Monday, February 4, 2019

Engaging global partners for sustainable rice straw management

Visit at a farmer's foeld in Tien Giang with
rice straw silage used for cattle feed
Working with advanced research institutes and national partners, IRRI aims to develop, adopt, and translate technologies to deliver environmentally sustainable benefits.

Funded by the Federal Ministry for Economic Cooperation and Development (BMZ) of the German government, the Sustainable Rice Straw Management project conducted a workshop and demonstration of sustainable rice straw management practices and technologies in Tien Giang Province, Vietnam.

According to Dr. Bjoern Ole Sander, IRRI representative in Vietnam, the most important aspect of this project is the close collaboration between diverse partners from different countries. “To see the impact of adopting new technologies and to work in different countries is one of the interesting aspects of the project,” he added.

During the workshop, partners from the national research and extension system (NARES) shared their experiences and what they have learned from the challenges they faced. Dr. Nguyen Huy Bich, Dean of the Faculty of Engineering of Nong Lam University in Ho Chi Minh City shared how the BMZ-funded project on rice straw management has been very useful to Vietnam in terms of scaling out sustainable technologies and practices on rice straw management such as rice straw composting. He was also very much pleased that Nong Lam University became part of the project.

On-site discussion on the production of pomelo and dragon fruits 
using rice straw based compost as soil amendment.

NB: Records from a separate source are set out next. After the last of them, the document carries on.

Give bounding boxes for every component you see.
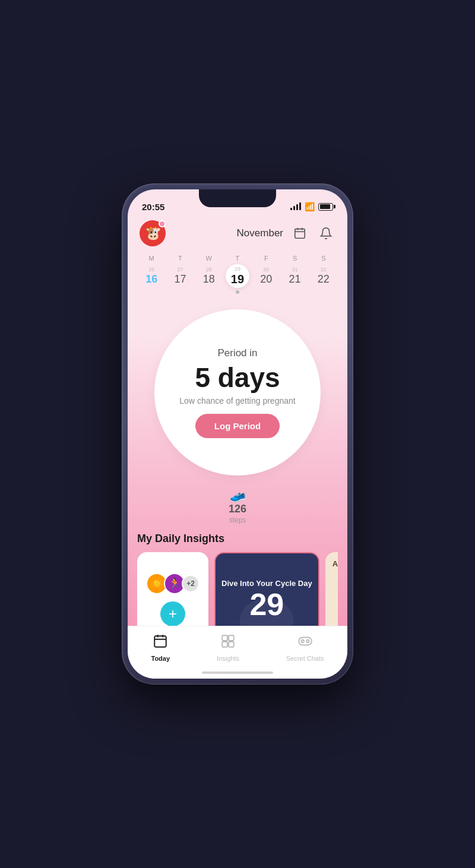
- day-label-tue: T: [168, 255, 192, 262]
- screen-content: 20:55 📶 🐮: [128, 189, 347, 679]
- steps-label: steps: [229, 516, 246, 524]
- svg-rect-13: [222, 635, 227, 641]
- phone-frame: 20:55 📶 🐮: [122, 183, 353, 685]
- period-label: Period in: [217, 347, 257, 359]
- svg-rect-0: [295, 229, 305, 239]
- article-title: Are Heavy Menstrual Bleeding Myths True?: [332, 559, 338, 569]
- day-cell-20[interactable]: 30 20: [254, 264, 278, 288]
- steps-count: 126: [229, 503, 246, 516]
- notch: [199, 189, 276, 207]
- nav-secret-chats[interactable]: Secret Chats: [286, 633, 324, 662]
- nav-today[interactable]: Today: [151, 633, 170, 662]
- signal-icon: [290, 203, 301, 210]
- insights-title: My Daily Insights: [137, 533, 338, 545]
- day-label-sun: S: [312, 255, 335, 262]
- nav-today-icon: [153, 633, 168, 652]
- logo-notification-dot: [159, 220, 166, 227]
- svg-rect-16: [229, 642, 234, 647]
- status-icons: 📶: [290, 202, 333, 211]
- calendar-icon[interactable]: [290, 224, 309, 243]
- day-label-mon: M: [140, 255, 163, 262]
- status-time: 20:55: [142, 202, 164, 212]
- month-label: November: [237, 227, 283, 239]
- day-labels: M T W T F S S: [137, 255, 338, 262]
- main-circle: Period in 5 days Low chance of getting p…: [154, 309, 321, 476]
- app-header: 🐮 November: [128, 216, 347, 252]
- calendar-dot-indicator: [137, 290, 338, 294]
- svg-rect-15: [222, 642, 227, 647]
- day-cell-22[interactable]: 32 22: [312, 264, 335, 288]
- svg-point-18: [301, 640, 303, 642]
- steps-container: 👟 126 steps: [128, 481, 347, 528]
- log-period-button[interactable]: Log Period: [195, 414, 280, 438]
- log-icons-row: ☀️ 🏃 +2: [146, 573, 200, 594]
- wifi-icon: 📶: [305, 202, 315, 211]
- battery-icon: [318, 203, 333, 211]
- steps-icon: 👟: [230, 487, 246, 503]
- day-cell-17[interactable]: 27 17: [168, 264, 192, 288]
- nav-secret-chats-icon: [297, 633, 313, 652]
- app-logo[interactable]: 🐮: [140, 220, 166, 246]
- nav-insights-label: Insights: [217, 655, 239, 662]
- day-label-wed: W: [197, 255, 221, 262]
- nav-today-label: Today: [151, 655, 170, 662]
- day-label-thu: T: [226, 255, 249, 262]
- cycle-day-number: 29: [249, 589, 284, 620]
- day-cell-18[interactable]: 28 18: [197, 264, 221, 288]
- day-cell-16[interactable]: 26 16: [140, 264, 163, 288]
- period-subtitle: Low chance of getting pregnant: [167, 396, 307, 406]
- day-label-fri: F: [254, 255, 278, 262]
- svg-point-19: [306, 640, 309, 642]
- log-count-badge: +2: [182, 575, 200, 593]
- nav-insights[interactable]: Insights: [217, 633, 239, 662]
- day-cell-19[interactable]: 29 19: [226, 264, 249, 288]
- day-label-sat: S: [283, 255, 307, 262]
- main-circle-container: Period in 5 days Low chance of getting p…: [128, 300, 347, 481]
- calendar-week: M T W T F S S 26 16 27 17: [128, 252, 347, 300]
- bell-icon[interactable]: [316, 224, 335, 243]
- day-numbers-row: 26 16 27 17 28 18 29 19: [137, 264, 338, 288]
- day-cell-21[interactable]: 31 21: [283, 264, 307, 288]
- home-indicator: [202, 671, 273, 674]
- header-right: November: [237, 224, 335, 243]
- svg-rect-9: [155, 636, 167, 647]
- svg-rect-17: [299, 638, 312, 645]
- bottom-nav: Today Insights: [128, 626, 347, 679]
- add-log-button[interactable]: +: [160, 601, 185, 626]
- svg-rect-14: [229, 635, 234, 641]
- phone-screen: 20:55 📶 🐮: [128, 189, 347, 679]
- nav-insights-icon: [220, 633, 236, 652]
- period-days: 5 days: [195, 364, 280, 391]
- nav-secret-chats-label: Secret Chats: [286, 655, 324, 662]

Executive Director of the Philippine Carabao Center and co-leader of the RiceStrawPH project, Dr. Arnel Del Barrio, cited the challenges of collecting good quality rice straw as feedstock for cattle and other ruminants is due to lack of balers and better logistics in rice straw collection, transport and storage. He added that there is a need to refine existing technologies to improve intake and quality (crude protein and digestibility) of rice straw.

In response to this challenge, Dr. Elmer Bautista of the Philippine Rice Research Institute and study leader of the RiceStrawPH project said the project  is keen on addressing the issue on rice straw collection logistics and the local adaptation of rice straw baler in the Philippines.

One of the highlights of the workshop is the demonstration of mechanized composting in Tien Giang Province.

Workshop/Demonstration participants looking into some of the 
products and by-products of the rice straw composting.

According to Dr. Nguyen Van Hung, IRRI scientist and co-project leader of the Rice Straw Management Project, said that the compost turning machine being demonstrated exhibits the effective integration of mechanization and bio-chemical process to optimize rice straw composting.

The workshop and demonstration was attended by 59 participants from NARES partners, non-government organizations, government institutions and private sectors who were active collaborators and implementers of various project components. Staff from the World Bank-funded project Vietnam Sustainable Agricultural Transformation also attended the workshop to glean experiences and learning on sustainable rice straw management strategies.